A Requirement-Based Framework for Engineering Adaptive Authentication

Authentication is crucial to confirm that an individual or entity trying to perform an action is actually who or what they claim to be. In dynamic environments such as the Internet of Things (IoT), Internet of Vehicles (IoV), healthcare, and smart cities, security risks can change depending on varying contextual factors (e.g., user attempting to authenticate, location, device type). Thus, authentication methods must adapt to mitigate changing security risks while meeting usability and performance requirements. However, existing adaptive authentication systems provide limited guidance on (a) representing contextual factors, requirements, and authentication methods (b) understanding the influence of contextual factors and authentication methods on the fulfilment of requirements, and (c) selecting effective authentication methods that reduce security risks while maximizing the satisfaction of the requirements.
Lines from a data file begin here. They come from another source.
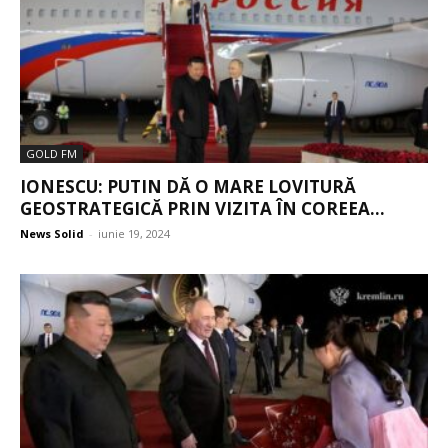
GOLD FM
IONESCU: PUTIN DĂ O MARE LOVITURĂ
GEOSTRATEGICĂ PRIN VIZITA ÎN COREEA...
News Solid
-
iunie 19, 2024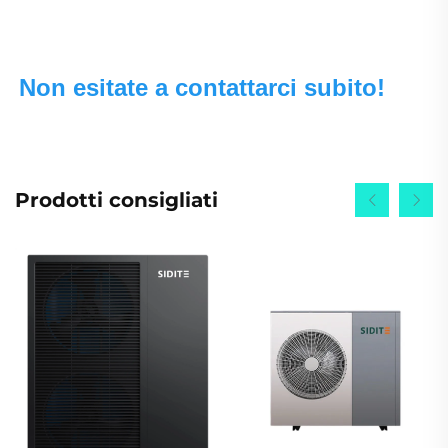
Non esitate a contattarci subito! 
Prodotti consigliati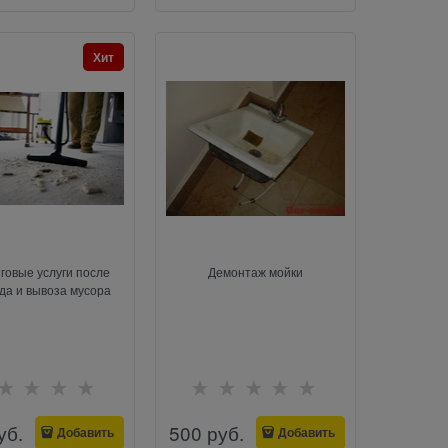
Хит
говые услуги после
Демонтаж мойки
да и вывоза мусора
уб.
500
 руб.
Добавить
Добавить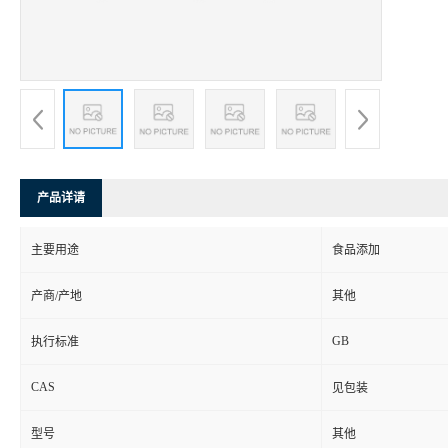
产品详请
主要用途
食品添加
产商/产地
其他
GB
执行标准
CAS
见包装
型号
其他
This paper proposes a framework for engineering adaptive authentication systems that dynamically select effective authentication methods to address changes in contextual factors and security risks. The framework leverages a contextual goal model to represent requirements and the influence of contextual factors on security risks and requirement priorities. It uses an extended feature model to represent potential authentication methods and their impacts on mitigating security risks and satisfying requirements. At runtime, when contextual factors change, the framework employs a Fuzzy Causal network encoded using the Z3 SMT solver to analyze the goal and feature models, enabling the selection of effective authentication methods. We demonstrate and evaluate our framework through its application to real-world authentication scenarios in the IoV and the healthcare domains.